## [Problem requirements]
Set down each line of the data exactly, but not the pictures.

□ □ □

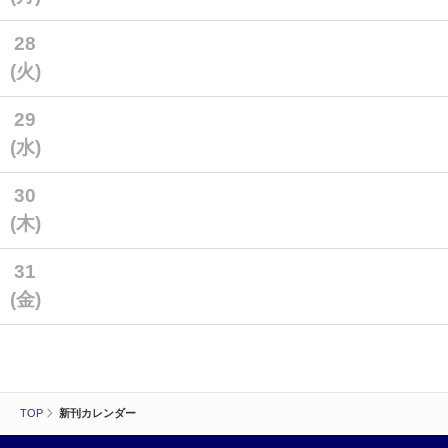
28
(火)
29
(水)
30
(木)
31
(金)
TOP
新刊カレンダー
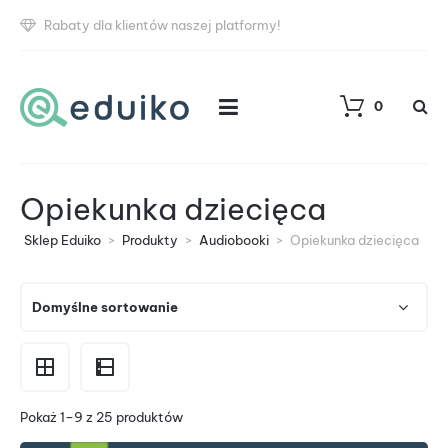
Rabaty dla klientów naszej platformy!
0
Opiekunka dziecięca
Sklep Eduiko
>
Produkty
>
Audiobooki
>
Opiekunka dziecięca
Pokaż 1–9 z 25 produktów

□ □ □

## [Solved problem]
28
(火)
29
(水)
30
(木)
31
(金)
TOP
新刊カレンダー
Rabaty dla klientów naszej platformy!
0
Opiekunka dziecięca
Sklep Eduiko
>
Produkty
>
Audiobooki
>
Opiekunka dziecięca
Pokaż 1–9 z 25 produktów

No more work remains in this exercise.